* _DATA_:
:::

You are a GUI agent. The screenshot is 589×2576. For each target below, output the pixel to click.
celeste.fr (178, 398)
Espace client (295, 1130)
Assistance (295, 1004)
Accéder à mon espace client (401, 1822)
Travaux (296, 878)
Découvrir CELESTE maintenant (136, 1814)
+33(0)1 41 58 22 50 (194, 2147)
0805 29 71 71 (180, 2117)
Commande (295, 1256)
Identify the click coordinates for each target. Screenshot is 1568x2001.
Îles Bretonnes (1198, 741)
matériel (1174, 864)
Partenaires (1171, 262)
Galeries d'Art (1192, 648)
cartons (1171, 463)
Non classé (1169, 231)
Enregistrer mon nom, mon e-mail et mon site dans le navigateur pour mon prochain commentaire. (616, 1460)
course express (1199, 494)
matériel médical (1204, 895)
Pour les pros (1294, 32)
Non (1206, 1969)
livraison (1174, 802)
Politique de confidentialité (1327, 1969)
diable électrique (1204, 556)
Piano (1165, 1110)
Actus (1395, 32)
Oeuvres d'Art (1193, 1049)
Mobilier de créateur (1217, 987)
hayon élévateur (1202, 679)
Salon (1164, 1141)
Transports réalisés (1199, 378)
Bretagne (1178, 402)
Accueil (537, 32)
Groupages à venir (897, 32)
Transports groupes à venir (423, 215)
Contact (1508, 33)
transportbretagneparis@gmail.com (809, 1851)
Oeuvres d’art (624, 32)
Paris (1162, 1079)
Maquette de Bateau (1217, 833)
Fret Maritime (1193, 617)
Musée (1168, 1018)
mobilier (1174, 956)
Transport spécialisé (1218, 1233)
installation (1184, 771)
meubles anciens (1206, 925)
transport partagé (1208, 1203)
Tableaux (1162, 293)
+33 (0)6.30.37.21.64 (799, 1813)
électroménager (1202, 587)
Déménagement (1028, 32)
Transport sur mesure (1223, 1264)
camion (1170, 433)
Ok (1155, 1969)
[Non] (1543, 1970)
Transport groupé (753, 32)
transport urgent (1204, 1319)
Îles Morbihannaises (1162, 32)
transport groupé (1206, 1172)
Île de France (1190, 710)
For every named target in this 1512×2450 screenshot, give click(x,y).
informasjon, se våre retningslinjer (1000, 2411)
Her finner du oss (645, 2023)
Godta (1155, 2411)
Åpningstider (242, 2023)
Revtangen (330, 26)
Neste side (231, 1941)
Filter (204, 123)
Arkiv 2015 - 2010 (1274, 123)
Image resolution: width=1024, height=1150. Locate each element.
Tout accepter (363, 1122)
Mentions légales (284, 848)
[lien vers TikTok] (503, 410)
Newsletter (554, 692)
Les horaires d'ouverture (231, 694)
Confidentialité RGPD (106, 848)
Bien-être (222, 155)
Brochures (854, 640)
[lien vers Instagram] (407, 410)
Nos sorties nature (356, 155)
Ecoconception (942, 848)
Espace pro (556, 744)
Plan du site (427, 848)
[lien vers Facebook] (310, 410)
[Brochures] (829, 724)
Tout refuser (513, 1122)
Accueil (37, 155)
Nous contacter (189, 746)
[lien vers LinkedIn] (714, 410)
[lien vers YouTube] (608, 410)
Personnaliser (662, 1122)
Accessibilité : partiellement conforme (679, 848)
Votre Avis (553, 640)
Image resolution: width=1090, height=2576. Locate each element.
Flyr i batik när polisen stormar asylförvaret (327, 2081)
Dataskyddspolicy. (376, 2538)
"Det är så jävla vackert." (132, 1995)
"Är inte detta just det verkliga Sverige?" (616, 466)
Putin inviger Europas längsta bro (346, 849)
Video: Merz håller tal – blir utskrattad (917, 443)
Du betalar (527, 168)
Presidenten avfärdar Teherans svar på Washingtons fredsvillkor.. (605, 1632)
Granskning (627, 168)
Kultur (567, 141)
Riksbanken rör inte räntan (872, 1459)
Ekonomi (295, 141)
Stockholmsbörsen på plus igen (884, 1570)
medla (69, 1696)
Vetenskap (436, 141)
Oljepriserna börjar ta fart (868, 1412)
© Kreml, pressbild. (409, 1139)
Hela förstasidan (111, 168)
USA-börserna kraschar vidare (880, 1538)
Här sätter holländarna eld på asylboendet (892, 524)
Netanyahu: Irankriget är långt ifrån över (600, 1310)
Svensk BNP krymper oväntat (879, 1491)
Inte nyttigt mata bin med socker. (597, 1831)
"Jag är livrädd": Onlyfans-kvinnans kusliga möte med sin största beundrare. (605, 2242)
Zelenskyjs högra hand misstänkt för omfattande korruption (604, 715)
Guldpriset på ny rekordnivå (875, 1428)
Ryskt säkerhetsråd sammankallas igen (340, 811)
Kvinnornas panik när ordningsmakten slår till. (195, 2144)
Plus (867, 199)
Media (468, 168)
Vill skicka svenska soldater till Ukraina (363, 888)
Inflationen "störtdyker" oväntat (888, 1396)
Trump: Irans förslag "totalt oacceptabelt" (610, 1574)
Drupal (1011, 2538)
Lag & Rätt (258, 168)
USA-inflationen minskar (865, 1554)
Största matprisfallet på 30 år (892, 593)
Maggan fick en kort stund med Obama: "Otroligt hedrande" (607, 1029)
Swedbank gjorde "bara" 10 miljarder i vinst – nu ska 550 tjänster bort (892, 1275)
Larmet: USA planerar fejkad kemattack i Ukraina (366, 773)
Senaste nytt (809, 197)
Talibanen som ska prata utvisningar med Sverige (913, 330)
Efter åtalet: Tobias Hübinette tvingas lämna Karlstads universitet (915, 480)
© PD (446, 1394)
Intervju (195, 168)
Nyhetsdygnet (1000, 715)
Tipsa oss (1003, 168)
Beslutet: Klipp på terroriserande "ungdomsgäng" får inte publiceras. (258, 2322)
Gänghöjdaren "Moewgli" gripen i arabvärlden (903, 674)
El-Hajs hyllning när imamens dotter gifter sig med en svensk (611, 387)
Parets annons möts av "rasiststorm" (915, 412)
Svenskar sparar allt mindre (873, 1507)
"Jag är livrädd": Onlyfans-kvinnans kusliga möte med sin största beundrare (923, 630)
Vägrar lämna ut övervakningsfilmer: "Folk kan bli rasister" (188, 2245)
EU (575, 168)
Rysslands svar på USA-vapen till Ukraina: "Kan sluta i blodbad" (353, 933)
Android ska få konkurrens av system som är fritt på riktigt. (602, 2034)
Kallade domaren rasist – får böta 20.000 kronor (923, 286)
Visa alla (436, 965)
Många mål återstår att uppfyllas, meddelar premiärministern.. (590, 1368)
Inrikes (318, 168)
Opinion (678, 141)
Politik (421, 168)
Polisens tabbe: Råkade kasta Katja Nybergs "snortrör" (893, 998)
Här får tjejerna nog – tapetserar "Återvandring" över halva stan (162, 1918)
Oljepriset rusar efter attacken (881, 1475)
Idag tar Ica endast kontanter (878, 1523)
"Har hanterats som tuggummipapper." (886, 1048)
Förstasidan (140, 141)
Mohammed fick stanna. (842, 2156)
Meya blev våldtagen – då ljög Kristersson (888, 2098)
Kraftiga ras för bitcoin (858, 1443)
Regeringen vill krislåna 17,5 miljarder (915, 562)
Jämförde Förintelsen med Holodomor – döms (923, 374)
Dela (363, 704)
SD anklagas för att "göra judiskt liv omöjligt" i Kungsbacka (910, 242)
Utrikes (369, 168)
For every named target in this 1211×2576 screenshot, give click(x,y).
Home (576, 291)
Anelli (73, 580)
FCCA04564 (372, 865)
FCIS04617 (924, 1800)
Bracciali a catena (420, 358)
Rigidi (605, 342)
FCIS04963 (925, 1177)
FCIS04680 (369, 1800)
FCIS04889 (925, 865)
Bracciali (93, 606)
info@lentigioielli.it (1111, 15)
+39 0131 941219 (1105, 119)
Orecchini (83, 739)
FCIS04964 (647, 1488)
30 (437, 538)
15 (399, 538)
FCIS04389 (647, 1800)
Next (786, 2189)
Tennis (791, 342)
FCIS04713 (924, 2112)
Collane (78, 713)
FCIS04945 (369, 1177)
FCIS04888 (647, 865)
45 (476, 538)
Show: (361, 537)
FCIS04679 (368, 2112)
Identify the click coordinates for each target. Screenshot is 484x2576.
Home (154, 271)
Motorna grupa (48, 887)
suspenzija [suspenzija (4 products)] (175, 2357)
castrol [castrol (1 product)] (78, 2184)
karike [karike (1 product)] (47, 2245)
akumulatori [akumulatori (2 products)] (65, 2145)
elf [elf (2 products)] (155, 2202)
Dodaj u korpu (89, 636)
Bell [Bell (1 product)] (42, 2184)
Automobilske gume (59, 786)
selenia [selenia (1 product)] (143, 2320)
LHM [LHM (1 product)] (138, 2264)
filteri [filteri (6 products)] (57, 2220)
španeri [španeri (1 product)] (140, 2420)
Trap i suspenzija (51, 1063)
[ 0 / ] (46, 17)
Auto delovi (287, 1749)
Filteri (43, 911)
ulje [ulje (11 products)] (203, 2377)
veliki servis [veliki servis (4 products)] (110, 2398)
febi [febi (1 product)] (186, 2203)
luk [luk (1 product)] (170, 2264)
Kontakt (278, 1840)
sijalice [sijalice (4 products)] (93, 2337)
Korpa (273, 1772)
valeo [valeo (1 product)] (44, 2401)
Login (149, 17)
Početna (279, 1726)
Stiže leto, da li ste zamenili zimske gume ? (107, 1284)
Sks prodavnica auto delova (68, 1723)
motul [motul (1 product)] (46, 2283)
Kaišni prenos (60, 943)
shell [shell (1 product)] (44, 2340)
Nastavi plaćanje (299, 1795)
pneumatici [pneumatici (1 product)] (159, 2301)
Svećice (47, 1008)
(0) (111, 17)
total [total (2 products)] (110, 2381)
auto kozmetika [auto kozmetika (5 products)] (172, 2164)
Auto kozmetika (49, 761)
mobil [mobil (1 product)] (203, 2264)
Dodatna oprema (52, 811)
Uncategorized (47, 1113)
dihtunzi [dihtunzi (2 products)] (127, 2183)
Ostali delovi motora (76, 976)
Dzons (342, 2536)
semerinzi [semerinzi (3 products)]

:::

* _DESCRIPTION OF THE TASK_:
Give an exact copy of the lines above from the line with "transportbretagneparis@gmail.com (809, 1851)" up to and including the line with "Tout refuser (513, 1122)", and leave everything else out.

* _YOUR SOLUTION_:
transportbretagneparis@gmail.com (809, 1851)
Oeuvres d’art (624, 32)
Paris (1162, 1079)
Maquette de Bateau (1217, 833)
Fret Maritime (1193, 617)
Musée (1168, 1018)
mobilier (1174, 956)
Transport spécialisé (1218, 1233)
installation (1184, 771)
meubles anciens (1206, 925)
transport partagé (1208, 1203)
Tableaux (1162, 293)
+33 (0)6.30.37.21.64 (799, 1813)
électroménager (1202, 587)
Déménagement (1028, 32)
Transport sur mesure (1223, 1264)
camion (1170, 433)
Ok (1155, 1969)
[Non] (1543, 1970)
Transport groupé (753, 32)
transport urgent (1204, 1319)
Îles Morbihannaises (1162, 32)
transport groupé (1206, 1172)
Île de France (1190, 710)
For every named target in this 1512×2450 screenshot, give click(x,y).
informasjon, se våre retningslinjer (1000, 2411)
Her finner du oss (645, 2023)
Godta (1155, 2411)
Åpningstider (242, 2023)
Revtangen (330, 26)
Neste side (231, 1941)
Filter (204, 123)
Arkiv 2015 - 2010 (1274, 123)
Image resolution: width=1024, height=1150. Locate each element.
Tout accepter (363, 1122)
Mentions légales (284, 848)
[lien vers TikTok] (503, 410)
Newsletter (554, 692)
Les horaires d'ouverture (231, 694)
Confidentialité RGPD (106, 848)
Bien-être (222, 155)
Brochures (854, 640)
[lien vers Instagram] (407, 410)
Nos sorties nature (356, 155)
Ecoconception (942, 848)
Espace pro (556, 744)
Plan du site (427, 848)
[lien vers Facebook] (310, 410)
[Brochures] (829, 724)
Tout refuser (513, 1122)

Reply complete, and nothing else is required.